Term denoting the statutory protection of employees against arbitrary or unjustified dismissal. General legislation on the subject in Sweden nowadays consists in the 1982 Employment Protection Act (widely referred to by the initials LAS), which represents a further development of original legislation dating from 1974.

The statutory protection regulated by the Act is essentially designed to ensure that the normal case is for employees to be in what is called employment of unspecified duration, that an employee in such permanent employment cannot be dismissed by way of termination with notice unless the employer is able to prove just cause (see just cause for dismissal) and that an employee who has been dismissed without proof of just cause can take legal action to have the dismissal ruled invalid, which means that the employment relationship continues as if no notice had been given.

The Act applies to all employees, save the four exceptions listed in its section 1. The first of these covers employees who are classed as managerial executives or occupy an equivalent position. In accordance with the travaux préparatoires this exception, which envisages, for example, the managing director (verkställande direktör) of a joint-stock company, must be given a narrow interpretation in order to ensure that somebody who performs managerial functions without also benefiting from the pay and other conditions normally enjoyed by managerial executives is not excluded from the Act's protection. The other groups excluded are the employer's family members, employees who are employed specifically to work in their employer's personal household (and are covered by the 1970 Domestic Work (Working Hours, etc.) Act: see domestic work) and individuals who are given a job under certain government-funded schemes to combat unemployment.

The Act also applies to employers of all kinds, failing any special legislative provisions.
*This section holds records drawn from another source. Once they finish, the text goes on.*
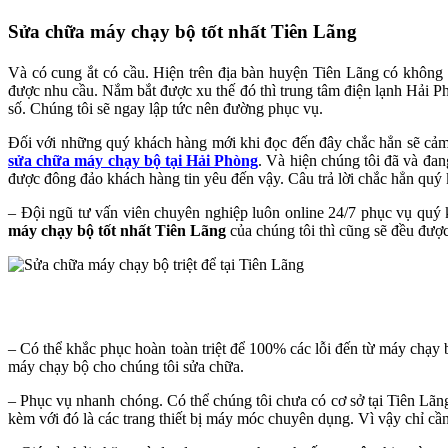
Sửa chữa máy chạy bộ tốt nhất Tiên Lãng
Và có cung ắt có cầu. Hiện trên địa bàn huyện Tiên Lãng có không í
được nhu cầu. Nắm bắt được xu thế đó thì trung tâm điện lạnh Hải P
số. Chúng tôi sẽ ngay lập tức nên đường phục vụ.
Đối với những quý khách hàng mới khi đọc đến đây chắc hẳn sẽ cảm t
sửa chữa máy chạy bộ tại Hải Phòng
. Và hiện chúng tôi đã và đan
được đông đảo khách hàng tin yêu đến vậy. Câu trả lời chắc hẳn quý 
– Đội ngũ tư vấn viên chuyên nghiệp luôn online 24/7 phục vụ quý
máy chạy bộ tốt nhất Tiên Lãng
của chúng tôi thì cũng sẽ đều đượ
– Có thể khắc phục hoàn toàn triệt để 100% các lỗi đến từ máy chạy
máy chạy bộ cho chúng tôi sửa chữa.
– Phục vụ nhanh chóng. Có thể chúng tôi chưa có cơ sở tại Tiên Lãng
kèm với đó là các trang thiết bị máy móc chuyên dụng. Vì vậy chỉ cầ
Particular note should be taken of the fact that, in contrast to Germany's Kündigungsschutzgesetz, which exempts employers with no more than five employees (see the Glossary volume for Germany), it even applies to small businesses. However, as from 2001 a new rule has been introduced for small businesses in relation to the order of selection for redundancy: see discussion of Redundancy below. The Act likewise applies to public authorities and other employers in the public sector, although there are certain statutory rules for the state sector.

In principle, the Act applies from the very first day of employment, thus differing from the rules in, for example, German and UK law which stipulate that general protection does not commence until a certain length of service has been completed.

Most of its provisions constitute mandatory rules in the employee's favour, meaning that any contract or agreement which removes or limits the employee rights they establish is invalid. However, certain provisions listed in its section 2 may be derogated from by collective agreement, some only through sectoral agreements but others also through local agreements provided other matters at the workplace concerned are covered by an industry-wide agreement (see semi-discretionary law). In the case of certain statutory rules, namely those which implement EC acts, the freedom of the parties to collective bargaining has been restricted by what is referred to as the EC bar.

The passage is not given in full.